Striatal cells from aged mice exhibit higher levels of 8-OHG and 8-OHdG and delayed repair kinetics. 5- and 24-month-old C57BL/6 mice were injected with 100 mg/kg of 3-NPA and brain sections were obtained at 0 (control), 6, 12, 24, and 48 h after treatment. The number of 8-OHG and 8-OHdG positive cells were determined by immunocytochemistry. Panel A represents striatal sections from 5- and 24-month-old mice at 0 (untreated/controls) and 24 h after 3-NPA. Panel B represents the number of 8-OHG and 8-OHdG positive cells at 0, 6, 12, 24, 48 h after 3-NPA; n = 2 mice per age and treatment groups.

Fig. 5

Mitochondrial and nuclear DNA damage in striatum and cerebral cortex of R6/2 mice. Total DNA was isolated from cerebral cortex and striatum of 7, 10, and 12-week-old R6/2 mice and analyzed by QPCR. Panel A, left and right panels, representative gels showing the amplification of a 10.0 kb mtDNA fragment from cerebral cortex and striatum, respectively, of 12-week-old wild type and R6/2 mice.
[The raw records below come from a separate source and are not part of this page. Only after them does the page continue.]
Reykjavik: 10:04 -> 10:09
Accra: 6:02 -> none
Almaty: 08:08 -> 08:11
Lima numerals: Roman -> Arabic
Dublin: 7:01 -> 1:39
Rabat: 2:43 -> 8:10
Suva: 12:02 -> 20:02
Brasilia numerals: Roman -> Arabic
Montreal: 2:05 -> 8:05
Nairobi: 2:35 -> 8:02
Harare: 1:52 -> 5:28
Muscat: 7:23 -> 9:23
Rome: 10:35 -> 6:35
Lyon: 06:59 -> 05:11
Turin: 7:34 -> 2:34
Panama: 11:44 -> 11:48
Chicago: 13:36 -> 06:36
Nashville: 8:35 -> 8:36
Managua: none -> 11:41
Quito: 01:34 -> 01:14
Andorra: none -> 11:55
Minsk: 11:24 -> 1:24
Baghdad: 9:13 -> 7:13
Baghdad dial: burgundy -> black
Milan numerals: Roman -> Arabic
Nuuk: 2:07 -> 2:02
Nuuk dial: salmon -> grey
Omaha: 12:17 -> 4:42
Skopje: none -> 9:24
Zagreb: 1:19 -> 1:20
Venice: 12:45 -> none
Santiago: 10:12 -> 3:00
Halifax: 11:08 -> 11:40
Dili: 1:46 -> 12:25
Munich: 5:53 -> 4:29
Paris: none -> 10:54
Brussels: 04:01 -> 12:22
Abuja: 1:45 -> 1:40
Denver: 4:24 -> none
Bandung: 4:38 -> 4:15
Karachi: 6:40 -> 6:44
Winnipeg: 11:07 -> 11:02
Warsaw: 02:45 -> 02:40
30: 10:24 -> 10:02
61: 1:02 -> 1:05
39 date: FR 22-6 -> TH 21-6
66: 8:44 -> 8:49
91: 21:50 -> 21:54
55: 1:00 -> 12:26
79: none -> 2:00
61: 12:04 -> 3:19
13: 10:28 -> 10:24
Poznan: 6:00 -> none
Panel B, left and right panels, representative gels showing a 91 bp mtDNA fragment from cerebral cortex and striatum, respectively, of 12-week-old wild type and R6/2 mice. Panel C, left and right panels, relative amplification of a 6.9 kb nDNA fragment from cerebral cortex and striatum, respectively, of 12-week-old wild-type and R6/2 mice. Panel D, relative levels of amplification of a 10.0 kb mitochondrial fragment after normalization to the 91 bp mtDNA fragment. Panel E, relative levels of amplification of a 6.9 kb nDNA fragment. Results are expressed as mean ± SEM values for three QPCRs performed for each DNA per age group, n = 6 per group in the 7-week-old wild type and HD mice, n = 4 per group in the 10-week-old wild type and HD mice; n = 4 per group in the 12-week-old wild type and HD mice. (*) Statistical differences between age-matched controls; (**) statistical differences between striatum and cortex. p ≤ 0.05 were considered significant. Insets represent the mean lesion frequency per 10 kb per strand that were calculated using the Poisson equation as described under Section 2.

Fig. 6

Mitochondrial DNA damage caused by 3-NPA and mutant huntingtin. 3-NPA and mutant hutingtin lead to defective mitochondria, which in turn can lead to increased generation of ROS and extensive mtDNA damage. An age-dependent increase in mtDNA damage and/or a decline in mtDNA repair capacity could lead to persistent mtDNA damage and exacerbate the chemical or huntigntin induced problems, ultimately leading to a marked decline in mitochondrial function, resulting in neuronal death.